12. A gas discharge panel as claimed in any one of claims 1 to 10, wherein each write electrode has a meander pattern providing portions which extend between adjacent display cells considered transversely of the longitudinal direction of the sustaining electrodes, to form an electrostatic barrier between the display cells.

13. A gas discharge panel as claimed in any preceding claim, further comprising a plurality of separator electrodes, formed on the dielectric layer, so as to cross the sustaining electrodes, between adjacent write electrodes.

14. A method of operating a gas discharge panel as claimed in any preceding claim, wherein, to generate a discharge at a write cell, a write voltage is applied to the relevant write electrode, which is positive relative to a voltage applied to the relevant sustaining electrode.

15. A method as claimed in claim 14, wherein said relevant sustaining electrode has applied thereto a voltage in the form of a negative pulse which falls from a reference voltage level to a negative sustaining voltage level, and the write voltage is applied to the relevant write electrode in the form of a positive pulse which rises from a reference voltage level to a positive voltage.

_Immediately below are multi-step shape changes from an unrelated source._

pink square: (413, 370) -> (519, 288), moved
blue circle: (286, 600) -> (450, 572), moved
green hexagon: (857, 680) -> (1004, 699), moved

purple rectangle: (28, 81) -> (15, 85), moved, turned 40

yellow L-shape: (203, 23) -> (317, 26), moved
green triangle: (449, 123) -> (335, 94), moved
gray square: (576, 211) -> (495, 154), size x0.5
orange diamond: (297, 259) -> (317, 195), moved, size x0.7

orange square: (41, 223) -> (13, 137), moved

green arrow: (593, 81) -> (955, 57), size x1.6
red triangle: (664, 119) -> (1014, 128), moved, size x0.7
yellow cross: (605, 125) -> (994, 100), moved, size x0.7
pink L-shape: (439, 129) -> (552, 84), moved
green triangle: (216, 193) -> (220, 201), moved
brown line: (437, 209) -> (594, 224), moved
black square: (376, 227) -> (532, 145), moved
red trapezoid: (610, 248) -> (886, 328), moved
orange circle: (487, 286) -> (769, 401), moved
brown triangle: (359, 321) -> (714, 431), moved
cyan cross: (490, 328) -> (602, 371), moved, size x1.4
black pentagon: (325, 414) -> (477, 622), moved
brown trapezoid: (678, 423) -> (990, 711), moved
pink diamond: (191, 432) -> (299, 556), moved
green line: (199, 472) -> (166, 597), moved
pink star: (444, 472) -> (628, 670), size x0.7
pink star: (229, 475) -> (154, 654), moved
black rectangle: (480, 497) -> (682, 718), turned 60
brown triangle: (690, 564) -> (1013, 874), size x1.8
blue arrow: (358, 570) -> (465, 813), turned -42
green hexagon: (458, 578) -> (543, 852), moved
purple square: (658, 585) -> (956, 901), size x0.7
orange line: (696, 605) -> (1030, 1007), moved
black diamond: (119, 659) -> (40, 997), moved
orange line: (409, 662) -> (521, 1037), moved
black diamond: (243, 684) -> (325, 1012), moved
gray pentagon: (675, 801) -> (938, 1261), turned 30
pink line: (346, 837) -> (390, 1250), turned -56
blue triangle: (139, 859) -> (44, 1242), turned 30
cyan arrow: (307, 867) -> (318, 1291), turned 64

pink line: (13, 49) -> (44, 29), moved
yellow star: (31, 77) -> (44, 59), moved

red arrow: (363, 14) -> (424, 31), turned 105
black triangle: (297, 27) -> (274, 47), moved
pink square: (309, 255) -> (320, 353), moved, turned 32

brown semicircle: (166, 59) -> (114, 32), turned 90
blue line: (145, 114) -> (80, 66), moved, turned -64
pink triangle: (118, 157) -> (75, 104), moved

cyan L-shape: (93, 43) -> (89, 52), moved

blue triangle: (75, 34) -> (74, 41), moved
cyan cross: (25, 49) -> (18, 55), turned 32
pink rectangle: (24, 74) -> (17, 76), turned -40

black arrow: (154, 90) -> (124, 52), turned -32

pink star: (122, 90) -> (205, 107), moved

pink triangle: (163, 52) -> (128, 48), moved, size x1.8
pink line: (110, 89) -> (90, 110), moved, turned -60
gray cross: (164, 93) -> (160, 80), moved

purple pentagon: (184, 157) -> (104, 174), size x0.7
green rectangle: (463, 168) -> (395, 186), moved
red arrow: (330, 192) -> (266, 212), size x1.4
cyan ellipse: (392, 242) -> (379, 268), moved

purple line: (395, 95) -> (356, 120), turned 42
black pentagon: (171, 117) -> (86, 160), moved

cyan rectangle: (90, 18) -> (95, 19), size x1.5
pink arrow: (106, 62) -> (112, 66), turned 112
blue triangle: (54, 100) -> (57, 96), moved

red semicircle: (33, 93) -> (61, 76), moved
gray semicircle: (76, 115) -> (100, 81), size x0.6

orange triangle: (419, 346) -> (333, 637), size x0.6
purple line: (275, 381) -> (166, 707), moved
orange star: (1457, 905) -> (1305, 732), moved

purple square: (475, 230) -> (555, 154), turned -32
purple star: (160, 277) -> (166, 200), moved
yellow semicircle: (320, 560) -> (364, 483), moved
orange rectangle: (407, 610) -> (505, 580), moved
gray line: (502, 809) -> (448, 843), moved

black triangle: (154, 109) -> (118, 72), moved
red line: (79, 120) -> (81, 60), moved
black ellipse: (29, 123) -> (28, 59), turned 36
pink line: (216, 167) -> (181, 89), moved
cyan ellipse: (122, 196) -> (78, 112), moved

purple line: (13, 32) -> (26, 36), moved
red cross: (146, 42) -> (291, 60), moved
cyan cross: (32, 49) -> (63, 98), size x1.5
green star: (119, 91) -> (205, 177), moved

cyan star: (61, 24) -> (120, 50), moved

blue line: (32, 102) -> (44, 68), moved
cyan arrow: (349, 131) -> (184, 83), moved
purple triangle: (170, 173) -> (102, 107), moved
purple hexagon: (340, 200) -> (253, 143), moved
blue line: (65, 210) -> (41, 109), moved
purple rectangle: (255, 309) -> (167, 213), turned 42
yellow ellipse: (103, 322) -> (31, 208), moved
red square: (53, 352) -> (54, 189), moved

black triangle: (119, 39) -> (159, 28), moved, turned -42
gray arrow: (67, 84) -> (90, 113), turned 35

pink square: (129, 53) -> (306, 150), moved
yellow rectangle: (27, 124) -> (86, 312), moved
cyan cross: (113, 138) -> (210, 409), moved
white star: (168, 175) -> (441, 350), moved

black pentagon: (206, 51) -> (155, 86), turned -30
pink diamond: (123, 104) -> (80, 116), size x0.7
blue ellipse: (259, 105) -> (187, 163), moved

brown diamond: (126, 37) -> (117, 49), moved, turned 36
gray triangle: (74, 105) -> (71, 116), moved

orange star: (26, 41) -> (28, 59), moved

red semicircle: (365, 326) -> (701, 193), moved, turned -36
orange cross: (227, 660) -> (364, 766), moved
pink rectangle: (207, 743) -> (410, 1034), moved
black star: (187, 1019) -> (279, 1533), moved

16. A method as claimed in claim 15, wherein a negative pulse which falls from a reference voltage level to a level greater in magnitude than a minimum negative sustaining voltage level, corresponding to a minimum sustaining voltage necessary to sustain discharge at a display cell, is applied to said relevant sustaining electrode, and simultaneously said positive pulse is applied to the relevant write electrode, such that a voltage difference between the relevant sustaining electrode and the relevant write electrode becomes greater than a discharge start voltage of the write cell concerned.

17. A method as claimed in claim 16, wherein for sustaining a discharge at a display cell, such a negative pulse is applied to one sustaining electrode of the sustaining electrode pair concerned, and a negative pulse of lesser magnitude is applied to the other sustaining electrode.

18. A method as claimed in any one of claims 15 to 17, wherein a discharge is generated in the display cell associated with the write cell, following generation of the write cell discharge, by applying a discharge sustaining voltage pulse to the other sustaining electrode of the pair containing the relevant sustaining electrode at a timing matching the fall time of the positive pulse.

19. A method as claimed in any one of claims 14 to 18, for operating a gas discharge panel as claimed in claim 7 or any one of claims 9 to 13 when read as appended to claim 7, wherein discharges are generated at all the write cells formed where the relevant write electrode crosses the sustaining electrodes which are connected together in a group, one of which sustaining electrodes is the relevant sustaining electrode, and a discharge is generated, utilizing space charges and wall charges based on the said discharges of the write cells, in only one of the associated display cells formed by the sustaining electrode pairs of the group, by applying the appropriate voltage only to the other sustaining electrode of the pair within the group containing the relevant sustaining electrode.

20. A method as claimed in any one of claims 14 to 19 wherein for generating discharges at write cells formed along respective different write electrodes, write electrodes are selected in a sequence such that the presently-selected write electrode is further from the display cells associated with the write cells of the last-selected write electrode than from the display cells associated with the write cells of the next-to-be selected write electrodes.